### AIM OF THE TASK:
Print out every line of the material exactly. Include no pictures.
*** Opening of EXERCISE INPUTS ***
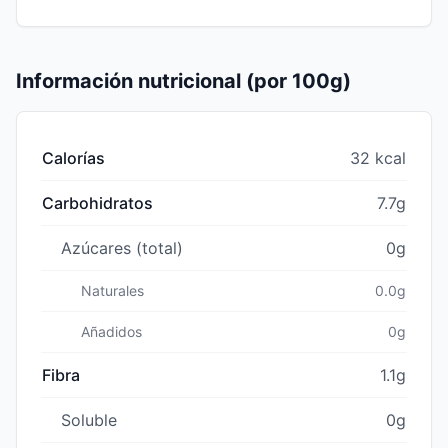
Información nutricional (por 100g)
Calorías
32 kcal
Carbohidratos
7.7g
Azúcares (total)
0g
Naturales
0.0g
Añadidos
0g
Fibra
1.1g
Soluble
0g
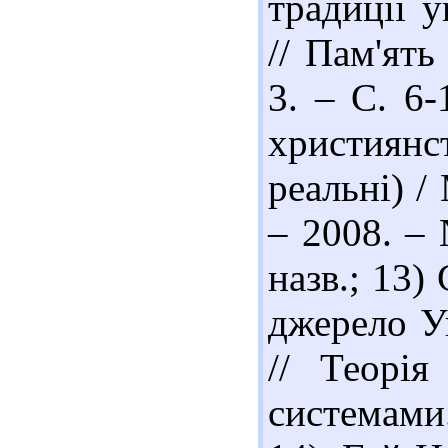
традиції у
// Пам'ять
3. – С. 6
християн
реальні) /
– 2008. – 
назв.; 13)
джерело Ук
// Теорія
системами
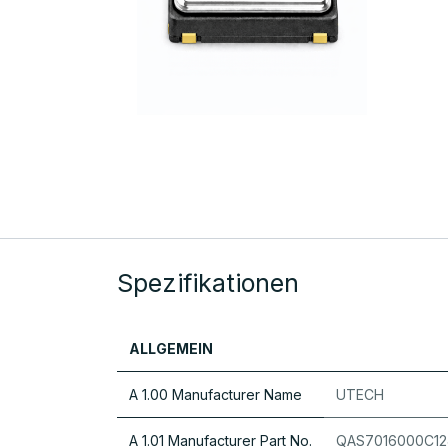
Spezifikationen
ALLGEMEIN
A 1.00 Manufacturer Name
UTECH
A 1.01 Manufacturer Part No.
QAS7016000C12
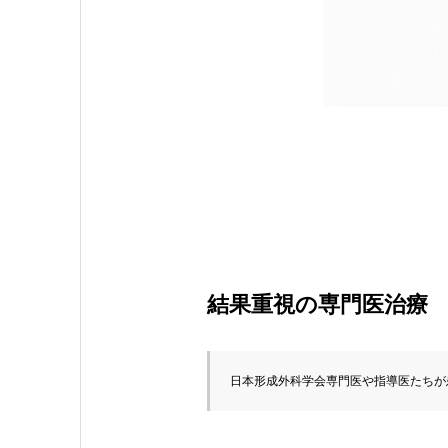
結果重視の専門医治療
日本形成外科学会専門医や指導医たちが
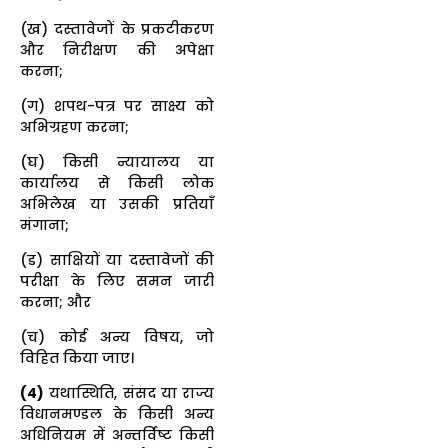
(ख) दस्तावेजों के प्रकटीकरण
और निरीक्षण की अपेक्षा
करना;
(ग) शपथ-पत्र पर साक्ष्य को
अभिग्रहण करना;
(घ) किसी न्यायालय या
कार्यालय से किसी लोक
अभिलेख या उसकी प्रतियाँ
मंगाना;
(ड) साक्षियों या दस्तावेजों की
परीक्षा के लिए समन जारी
करना; और
(च) कोई अन्य विषय, जो
विहित किया जाए।
(4)
यथास्थिति, संसद या राज्य
विधानमण्डल के किसी अन्य
अधिनियम में अन्तर्विष्ट किसी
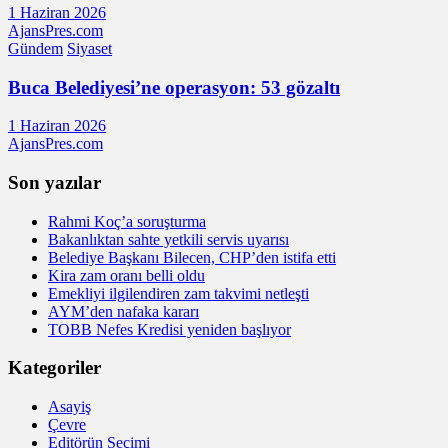
1 Haziran 2026
AjansPres.com
Gündem
Siyaset
Buca Belediyesi’ne operasyon: 53 gözaltı
1 Haziran 2026
AjansPres.com
Son yazılar
Rahmi Koç’a soruşturma
Bakanlıktan sahte yetkili servis uyarısı
Belediye Başkanı Bilecen, CHP’den istifa etti
Kira zam oranı belli oldu
Emekliyi ilgilendiren zam takvimi netleşti
AYM’den nafaka kararı
TOBB Nefes Kredisi yeniden başlıyor
Kategoriler
Asayiş
Çevre
Editörün Seçimi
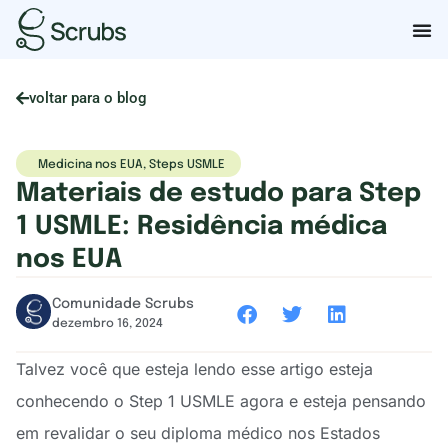
voltar para o blog
Medicina nos EUA
,
Steps USMLE
Materiais de estudo para Step
1 USMLE: Residência médica
nos EUA
Comunidade Scrubs
dezembro 16, 2024
Talvez você que esteja lendo esse artigo esteja
conhecendo o Step 1 USMLE agora e esteja pensando
em revalidar o seu diploma médico nos Estados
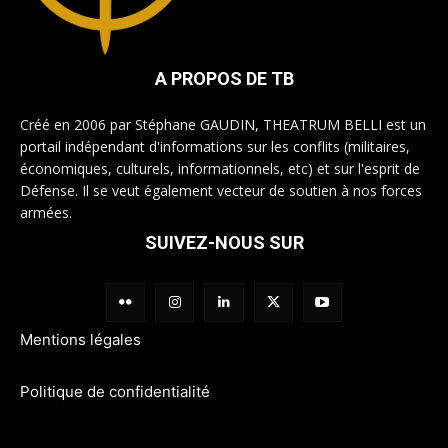
A PROPOS DE TB
Créé en 2006 par Stéphane GAUDIN, THEATRUM BELLI est un
portail indépendant d'informations sur les conflits (militaires,
économiques, culturels, informationnels, etc) et sur l'esprit de
Défense. Il se veut également vecteur de soutien à nos forces
armées.
SUIVEZ-NOUS SUR
Mentions légales
Politique de confidentialité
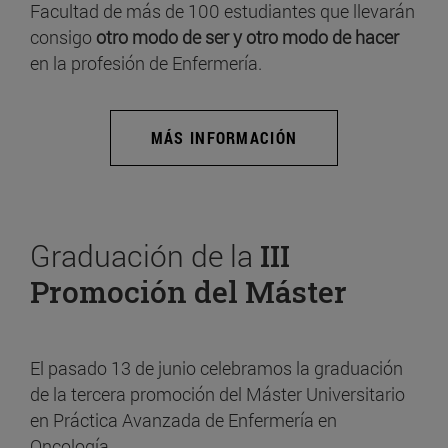
Facultad de más de 100 estudiantes que llevarán
consigo
otro modo de ser y otro modo de hacer
en la profesión de Enfermería.
MÁS INFORMACIÓN
Graduación de la
III
Promoción del Máster
El pasado 13 de junio celebramos la graduación
de la tercera promoción del Máster Universitario
en Práctica Avanzada de Enfermería en
Oncología.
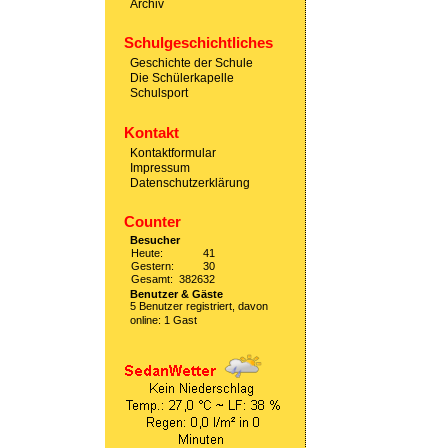
Archiv
Schulgeschichtliches
Geschichte der Schule
Die Schülerkapelle
Schulsport
Kontakt
Kontaktformular
Impressum
Datenschutzerklärung
Counter
Besucher
Heute:
41
Gestern:
30
Gesamt:
382632
Benutzer & Gäste
5 Benutzer registriert, davon
online: 1 Gast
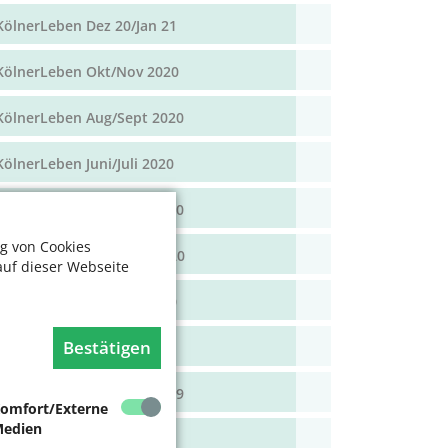
KölnerLeben Dez 20/Jan 21
KölnerLeben Okt/Nov 2020
KölnerLeben Aug/Sept 2020
KölnerLeben Juni/Juli 2020
KölnerLeben April/Mai 2020
g von Cookies
KölnerLeben Feb/März 2020
auf dieser Webseite
KölnerLeben Dez 19/Jan 20
Bestätigen
KölnerLeben Okt/Nov 19
KölnerLeben Aug/Sept 2019
omfort/Externe
edien
KölnerLeben Juni/Juli 2019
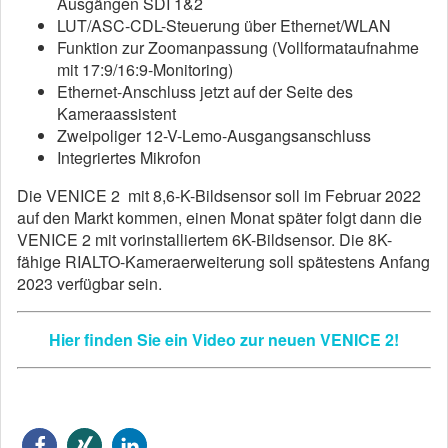
Ausgängen SDI 1&2
LUT/ASC-CDL-Steuerung über Ethernet/WLAN
Funktion zur Zoomanpassung (Vollformataufnahme
mit 17:9/16:9-Monitoring)
Ethernet-Anschluss jetzt auf der Seite des
Kameraassistent
Zweipoliger 12-V-Lemo-Ausgangsanschluss
Integriertes Mikrofon
Die VENICE 2 mit 8,6-K-Bildsensor soll im Februar 2022
auf den Markt kommen, einen Monat später folgt dann die
VENICE 2 mit vorinstalliertem 6K-Bildsensor. Die 8K-
fähige RIALTO-Kameraerweiterung soll spätestens Anfang
2023 verfügbar sein.
Hier finden Sie ein Video zur neuen VENICE 2!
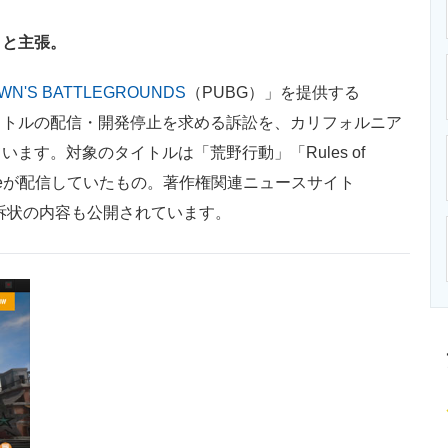
ニクス専門サイト
電子設計の基本と応用
エネルギーの専
」と主張。
WN'S BATTLEGROUNDS
（PUBG）」を提供する
2タイトルの配信・開発停止を求める訴訟を、カリフォルニア
ます。対象のタイトルは「荒野行動」「Rules of
tEaseが配信していたもの。著作権関連ニュースサイト
る訴状の内容も公開されています。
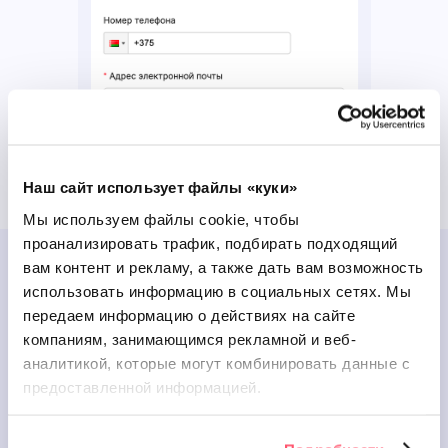
Наш сайт использует файлы «куки»
Мы используем файлы cookie, чтобы
проанализировать трафик, подбирать подходящий
вам контент и рекламу, а также дать вам возможность
Анализируйте результаты
использовать информацию в социальных сетях.
Мы
передаем информацию о действиях на сайте
компаниям, занимающимся рекламной и веб-
Анализируйте эффективность
аналитикой, которые
могут комбинировать данные с
рассылок, QR-кодов и опросов:
предоставленной информацией.
Выделяйте каналы, которые
приносят больше отзывов,
и используйте их чаще.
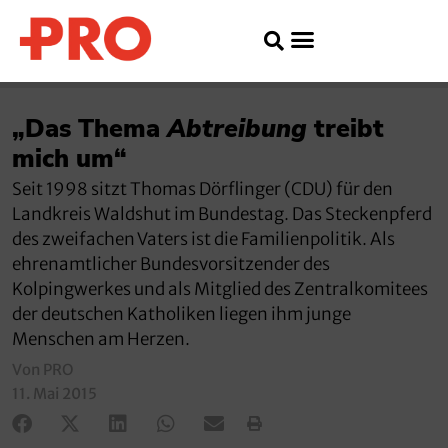
„Das Thema
Abtreibung
treibt
mich um“
Seit 1998 sitzt Thomas Dörflinger (CDU) für den
Landkreis Waldshut im Bundestag. Das Steckenpferd
des zweifachen Vaters ist die Familienpolitik. Als
ehrenamtlicher Bundesvorsitzender des
Kolpingwerkes und als Mitglied des Zentralkomitees
der deutschen Katholiken liegen ihm junge
Menschen am Herzen.
Von PRO
11. Mai 2015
*** Close of EXERCISE INPUTS ***
### WRITTEN SOLUTION:
Información nutricional (por 100g)
Calorías
32 kcal
Carbohidratos
7.7g
Azúcares (total)
0g
Naturales
0.0g
Añadidos
0g
Fibra
1.1g
Soluble
0g
традиції у
// Пам'ять
3. – С. 6
християн
реальні) /
– 2008. – 
назв.; 13)
джерело Ук
// Теорія
системами
Spezifikationen
ALLGEMEIN
A 1.00 Manufacturer Name
UTECH
A 1.01 Manufacturer Part No.
QAS7016000C12
結果重視の専門医治療
日本形成外科学会専門医や指導医たちが
(ख) दस्तावेजों के प्रकटीकरण
और निरीक्षण की अपेक्षा
करना;
(ग) शपथ-पत्र पर साक्ष्य को
अभिग्रहण करना;
(घ) किसी न्यायालय या
कार्यालय से किसी लोक
अभिलेख या उसकी प्रतियाँ
मंगाना;
(ड) साक्षियों या दस्तावेजों की
परीक्षा के लिए समन जारी
करना; और
(च) कोई अन्य विषय, जो
विहित किया जाए।
(4)
यथास्थिति, संसद या राज्य
विधानमण्डल के किसी अन्य
अधिनियम में अन्तर्विष्ट किसी
1 Haziran 2026
AjansPres.com
Gündem
Siyaset
Buca Belediyesi’ne operasyon: 53 gözaltı
1 Haziran 2026
AjansPres.com
Son yazılar
Rahmi Koç’a soruşturma
Bakanlıktan sahte yetkili servis uyarısı
Belediye Başkanı Bilecen, CHP’den istifa etti
Kira zam oranı belli oldu
Emekliyi ilgilendiren zam takvimi netleşti
AYM’den nafaka kararı
TOBB Nefes Kredisi yeniden başlıyor
Kategoriler
Asayiş
Çevre
Editörün Seçimi
voltar para o blog
Medicina nos EUA
,
Steps USMLE
Materiais de estudo para Step
1 USMLE: Residência médica
nos EUA
Comunidade Scrubs
dezembro 16, 2024
Talvez você que esteja lendo esse artigo esteja
conhecendo o Step 1 USMLE agora e esteja pensando
em revalidar o seu diploma médico nos Estados
A PROPOS DE TB
Créé en 2006 par Stéphane GAUDIN, THEATRUM BELLI est un
portail indépendant d'informations sur les conflits (militaires,
économiques, culturels, informationnels, etc) et sur l'esprit de
Défense. Il se veut également vecteur de soutien à nos forces
armées.
SUIVEZ-NOUS SUR
Mentions légales
Politique de confidentialité
Facultad de más de 100 estudiantes que llevarán
consigo
otro modo de ser y otro modo de hacer
en la profesión de Enfermería.
MÁS INFORMACIÓN
Graduación de la
III
Promoción del Máster
El pasado 13 de junio celebramos la graduación
de la tercera promoción del Máster Universitario
en Práctica Avanzada de Enfermería en
Oncología.
Archiv
Schulgeschichtliches
Geschichte der Schule
Die Schülerkapelle
Schulsport
Kontakt
Kontaktformular
Impressum
Datenschutzerklärung
Counter
Besucher
Heute:
41
Gestern:
30
Gesamt:
382632
Benutzer & Gäste
5 Benutzer registriert, davon
online: 1 Gast
KölnerLeben Dez 20/Jan 21
KölnerLeben Okt/Nov 2020
KölnerLeben Aug/Sept 2020
KölnerLeben Juni/Juli 2020
KölnerLeben April/Mai 2020
g von Cookies
KölnerLeben Feb/März 2020
auf dieser Webseite
KölnerLeben Dez 19/Jan 20
Bestätigen
KölnerLeben Okt/Nov 19
KölnerLeben Aug/Sept 2019
omfort/Externe
edien
KölnerLeben Juni/Juli 2019
Ausgängen SDI 1&2
LUT/ASC-CDL-Steuerung über Ethernet/WLAN
Funktion zur Zoomanpassung (Vollformataufnahme
mit 17:9/16:9-Monitoring)
Ethernet-Anschluss jetzt auf der Seite des
Kameraassistent
Zweipoliger 12-V-Lemo-Ausgangsanschluss
Integriertes Mikrofon
Die VENICE 2 mit 8,6-K-Bildsensor soll im Februar 2022
auf den Markt kommen, einen Monat später folgt dann die
VENICE 2 mit vorinstalliertem 6K-Bildsensor. Die 8K-
fähige RIALTO-Kameraerweiterung soll spätestens Anfang
2023 verfügbar sein.
Hier finden Sie ein Video zur neuen VENICE 2!
ニクス専門サイト
電子設計の基本と応用
エネルギーの専
」と主張。
WN'S BATTLEGROUNDS
（PUBG）」を提供する
2タイトルの配信・開発停止を求める訴訟を、カリフォルニア
ます。対象のタイトルは「荒野行動」「Rules of
tEaseが配信していたもの。著作権関連ニュースサイト
る訴状の内容も公開されています。
Наш сайт использует файлы «куки»
Мы используем файлы cookie, чтобы
проанализировать трафик, подбирать подходящий
вам контент и рекламу, а также дать вам возможность
Анализируйте результаты
использовать информацию в социальных сетях.
Мы
передаем информацию о действиях на сайте
компаниям, занимающимся рекламной и веб-
Анализируйте эффективность
аналитикой, которые
могут комбинировать данные с
рассылок, QR-кодов и опросов:
предоставленной информацией.
Выделяйте каналы, которые
приносят больше отзывов,
и используйте их чаще.
„Das Thema
Abtreibung
treibt
mich um“
Seit 1998 sitzt Thomas Dörflinger (CDU) für den
Landkreis Waldshut im Bundestag. Das Steckenpferd
des zweifachen Vaters ist die Familienpolitik. Als
ehrenamtlicher Bundesvorsitzender des
Kolpingwerkes und als Mitglied des Zentralkomitees
der deutschen Katholiken liegen ihm junge
Menschen am Herzen.
Von PRO
11. Mai 2015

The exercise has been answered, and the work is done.